To evaluate the efficacy and safety of short-course versus longer-course treatment with the same antibiotic at the same daily dosage for CAP in non-hospitalised adolescents and adults (outpatients). We planned to investigate non-inferiority of short-course versus longer-term course treatment for efficacy outcomes, and superiority of short-course treatment for safety outcomes.

Search strategy: 

We searched CENTRAL, which contains the Cochrane Acute Respiratory Infections Group Specialised Register, MEDLINE, Embase, five other databases, and three trials registers on 28 September 2017 together with conference proceedings, reference checking, and contact with experts and pharmaceutical companies.

Selection criteria: 

Randomised controlled trials (RCTs) comparing short- and long-courses of the same antibiotic for CAP in adolescent and adult outpatients.

Data collection and analysis: 

We planned to use standard Cochrane methods.

Main results: 

Our searches identified 5260 records. We did not identify any RCTs that compared short- and longer-courses of the same antibiotic for the treatment of adolescents and adult outpatients with CAP.

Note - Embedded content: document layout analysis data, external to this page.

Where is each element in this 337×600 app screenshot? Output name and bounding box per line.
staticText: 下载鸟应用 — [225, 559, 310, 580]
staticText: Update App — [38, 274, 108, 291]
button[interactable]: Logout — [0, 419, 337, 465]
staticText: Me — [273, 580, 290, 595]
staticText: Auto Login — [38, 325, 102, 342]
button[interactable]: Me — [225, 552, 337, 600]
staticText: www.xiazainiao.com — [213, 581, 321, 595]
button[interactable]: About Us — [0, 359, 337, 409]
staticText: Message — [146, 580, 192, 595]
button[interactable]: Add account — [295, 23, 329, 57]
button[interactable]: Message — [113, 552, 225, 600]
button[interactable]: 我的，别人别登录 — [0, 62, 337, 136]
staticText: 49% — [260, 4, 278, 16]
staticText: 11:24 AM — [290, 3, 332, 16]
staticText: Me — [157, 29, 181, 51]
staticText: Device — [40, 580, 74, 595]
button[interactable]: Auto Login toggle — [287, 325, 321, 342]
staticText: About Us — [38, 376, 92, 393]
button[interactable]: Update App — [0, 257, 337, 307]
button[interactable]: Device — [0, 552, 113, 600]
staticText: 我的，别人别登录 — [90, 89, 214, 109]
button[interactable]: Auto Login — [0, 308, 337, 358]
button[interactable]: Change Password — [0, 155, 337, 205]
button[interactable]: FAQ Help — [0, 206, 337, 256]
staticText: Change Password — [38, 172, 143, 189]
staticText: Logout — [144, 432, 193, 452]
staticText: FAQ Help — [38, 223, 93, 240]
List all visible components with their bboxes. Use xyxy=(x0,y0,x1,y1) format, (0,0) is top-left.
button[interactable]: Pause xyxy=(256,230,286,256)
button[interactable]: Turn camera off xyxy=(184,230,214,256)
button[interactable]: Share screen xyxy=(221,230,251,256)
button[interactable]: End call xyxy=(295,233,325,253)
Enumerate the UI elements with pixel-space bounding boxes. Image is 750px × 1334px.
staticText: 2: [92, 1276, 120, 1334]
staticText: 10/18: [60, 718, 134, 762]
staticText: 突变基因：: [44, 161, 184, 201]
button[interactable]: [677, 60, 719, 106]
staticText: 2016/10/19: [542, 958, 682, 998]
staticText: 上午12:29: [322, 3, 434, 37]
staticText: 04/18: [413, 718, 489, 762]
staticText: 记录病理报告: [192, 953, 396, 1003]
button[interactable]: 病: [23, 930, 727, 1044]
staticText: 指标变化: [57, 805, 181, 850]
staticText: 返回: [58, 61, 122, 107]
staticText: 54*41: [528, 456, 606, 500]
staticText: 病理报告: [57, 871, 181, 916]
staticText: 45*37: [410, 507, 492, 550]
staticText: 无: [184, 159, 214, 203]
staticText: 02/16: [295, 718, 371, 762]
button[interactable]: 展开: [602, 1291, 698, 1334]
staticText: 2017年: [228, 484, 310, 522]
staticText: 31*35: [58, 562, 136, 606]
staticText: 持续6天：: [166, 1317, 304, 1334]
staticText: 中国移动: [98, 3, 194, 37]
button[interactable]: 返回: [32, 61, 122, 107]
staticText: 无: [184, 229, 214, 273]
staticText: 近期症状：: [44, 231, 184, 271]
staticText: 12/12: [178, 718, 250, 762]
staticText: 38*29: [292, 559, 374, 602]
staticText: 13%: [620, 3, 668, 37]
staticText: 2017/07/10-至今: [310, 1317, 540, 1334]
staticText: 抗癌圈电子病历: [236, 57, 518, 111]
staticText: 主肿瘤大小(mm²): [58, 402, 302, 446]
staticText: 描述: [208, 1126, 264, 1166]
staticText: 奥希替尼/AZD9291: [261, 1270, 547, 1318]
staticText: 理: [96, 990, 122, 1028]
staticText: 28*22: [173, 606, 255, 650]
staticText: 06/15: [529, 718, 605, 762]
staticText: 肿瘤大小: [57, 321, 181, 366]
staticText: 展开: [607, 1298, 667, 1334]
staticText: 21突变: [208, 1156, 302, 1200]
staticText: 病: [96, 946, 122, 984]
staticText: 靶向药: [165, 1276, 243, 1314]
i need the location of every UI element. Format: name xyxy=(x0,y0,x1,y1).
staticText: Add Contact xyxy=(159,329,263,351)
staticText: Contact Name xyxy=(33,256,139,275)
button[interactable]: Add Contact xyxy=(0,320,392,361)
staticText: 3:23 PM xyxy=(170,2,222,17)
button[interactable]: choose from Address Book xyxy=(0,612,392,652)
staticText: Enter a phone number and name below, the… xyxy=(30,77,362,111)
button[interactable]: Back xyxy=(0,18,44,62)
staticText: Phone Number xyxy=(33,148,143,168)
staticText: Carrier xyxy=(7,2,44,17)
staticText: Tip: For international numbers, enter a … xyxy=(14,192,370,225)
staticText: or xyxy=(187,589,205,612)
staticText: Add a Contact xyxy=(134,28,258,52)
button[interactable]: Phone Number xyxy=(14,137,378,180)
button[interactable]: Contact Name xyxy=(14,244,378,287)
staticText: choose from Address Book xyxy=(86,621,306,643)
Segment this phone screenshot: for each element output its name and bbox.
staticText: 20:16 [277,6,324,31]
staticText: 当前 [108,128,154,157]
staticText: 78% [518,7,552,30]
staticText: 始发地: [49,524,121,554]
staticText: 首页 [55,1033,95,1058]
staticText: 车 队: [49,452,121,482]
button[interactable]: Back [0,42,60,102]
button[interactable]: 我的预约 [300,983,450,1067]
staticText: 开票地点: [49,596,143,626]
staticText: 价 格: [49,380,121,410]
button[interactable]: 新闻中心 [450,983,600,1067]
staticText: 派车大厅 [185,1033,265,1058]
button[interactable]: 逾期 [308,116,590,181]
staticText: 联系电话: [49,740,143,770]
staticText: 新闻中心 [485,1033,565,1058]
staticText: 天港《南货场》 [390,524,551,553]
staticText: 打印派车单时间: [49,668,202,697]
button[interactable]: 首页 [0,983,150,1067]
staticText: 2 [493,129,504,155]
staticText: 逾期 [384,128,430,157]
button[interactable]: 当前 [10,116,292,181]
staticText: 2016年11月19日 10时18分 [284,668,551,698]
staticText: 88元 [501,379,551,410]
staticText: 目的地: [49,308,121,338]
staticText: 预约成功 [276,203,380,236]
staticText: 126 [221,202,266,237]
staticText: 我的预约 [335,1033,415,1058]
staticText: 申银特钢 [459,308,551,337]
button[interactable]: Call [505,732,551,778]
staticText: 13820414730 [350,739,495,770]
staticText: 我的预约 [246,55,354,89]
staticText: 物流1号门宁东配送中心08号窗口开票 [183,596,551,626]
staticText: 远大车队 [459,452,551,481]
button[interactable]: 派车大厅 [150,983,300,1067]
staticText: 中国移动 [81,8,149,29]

We excluded two RCTs that compared short courses (five compared to seven days) of the same antibiotic at the same daily dose because they evaluated antibiotics (gemifloxacin and telithromycin) not commonly used in practice for the treatment of CAP. In particular, gemifloxacin is no longer approved for the treatment of mild-to-moderate CAP due to its questionable risk-benefit balance, and reported adverse effects. Moreover, the safety profile of telithromycin is also cause for concern.

We found one ongoing study that we will assess for inclusion in future updates of the review.